= Konsequence Muzik =

Canadian music production label

Konsequence Muzik is an independent Canadian music production/label operation based in Alberta with Tristmar "TrizO" Peart as its founder/producer.

TrizO was born in Jamaica and later relocated to Calgary, Canada. In 2008 he was a co-founder of Konsequence International Sound System with Oneil "Diddy" Wint. He later took his musical interest to musical production. In 2025 he produced "Touch Me," a collaboration with Canadian artist CEGIE and G-Loc.

Konsequence Muzik began production in 2013 with its first production Kurfew rhythm.
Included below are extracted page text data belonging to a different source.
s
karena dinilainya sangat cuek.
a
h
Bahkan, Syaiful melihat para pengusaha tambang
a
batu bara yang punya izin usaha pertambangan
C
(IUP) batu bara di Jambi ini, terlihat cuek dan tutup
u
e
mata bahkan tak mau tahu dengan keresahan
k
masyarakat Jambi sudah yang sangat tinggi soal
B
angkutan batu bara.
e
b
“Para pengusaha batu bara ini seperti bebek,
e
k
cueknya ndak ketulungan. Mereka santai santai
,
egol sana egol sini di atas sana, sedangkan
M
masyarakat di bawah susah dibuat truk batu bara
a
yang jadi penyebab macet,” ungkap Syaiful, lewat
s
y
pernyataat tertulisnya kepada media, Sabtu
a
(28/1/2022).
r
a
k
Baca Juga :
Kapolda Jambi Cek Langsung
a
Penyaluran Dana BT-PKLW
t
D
Konsequence Muzik scored its first number-one with Jahmiel's "True Colours," which topped the Tempo Cross Caribbean Countdown chart.

In 2015, Konsequence Muzik released Summa Escape Riddim compilation which included artistes such as Beenie Man, Mavado, Konshens, Lady Saw, and I-Octane. Konsequence Muzik released Life To Live Riddim in 2016, which featured artists such as Gyptian, Jahmiel, Jah Vinci, Exco Levi and Khago.
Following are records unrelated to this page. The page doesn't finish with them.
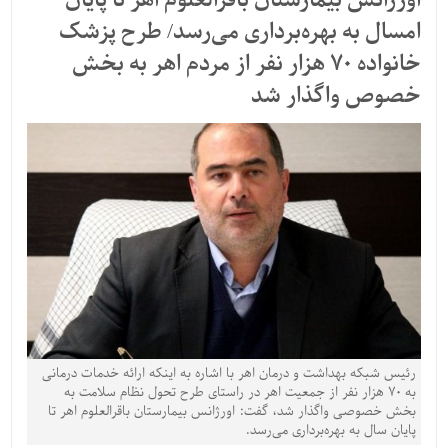
اورژانس بیمارستان باقرالعلوم اهر تا پایان
امسال به بهره‌برداری می‌رسد/ طرح پزشک
خانواده 70 هزار نفر از مردم اهر به بخش
خصوص واگذار شد
رئیس شبکه بهداشت و درمان اهر با اشاره به اینکه ارائه خدمات درمانی
به ۷۰ هزار نفر از جمعیت اهر در راستای طرح تحول نظام سلامت به
بخش خصوصی واگذار شد، گفت: اورژانس بیمارستان باقرالعلوم اهر تا
پایان سال به بهره‌برداری می‌رسد.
In 2015, Konsequence Muzik was constructing a recording studio that was expected to open that same year.

In 2017, Konsequence Muzik reached more chart success with Empress Divine's "Natty A Grow" which reached No. 1 on the Canadian Reggae Chart. Eyesus's "Never Judge" reached No. 1 on New York's One Love Reggae Top Ten. Both recordings were produced by Konsequence Muzik.

Eyesus's "Neva Judge" was nominated for Reggae Recording of the Year at the 2018 Juno Awards, and the recording was produced by Konsequence Muzik.

In 2022, Konsequence Muzik produced a collaboration "She Got It" with Serani and Gyptian. Both artists linked up at Konsequence Studio where the collaboration began. Tristmar "TrizO" Peart, founder of Konsequence Muzik, was the producer of this collaboration.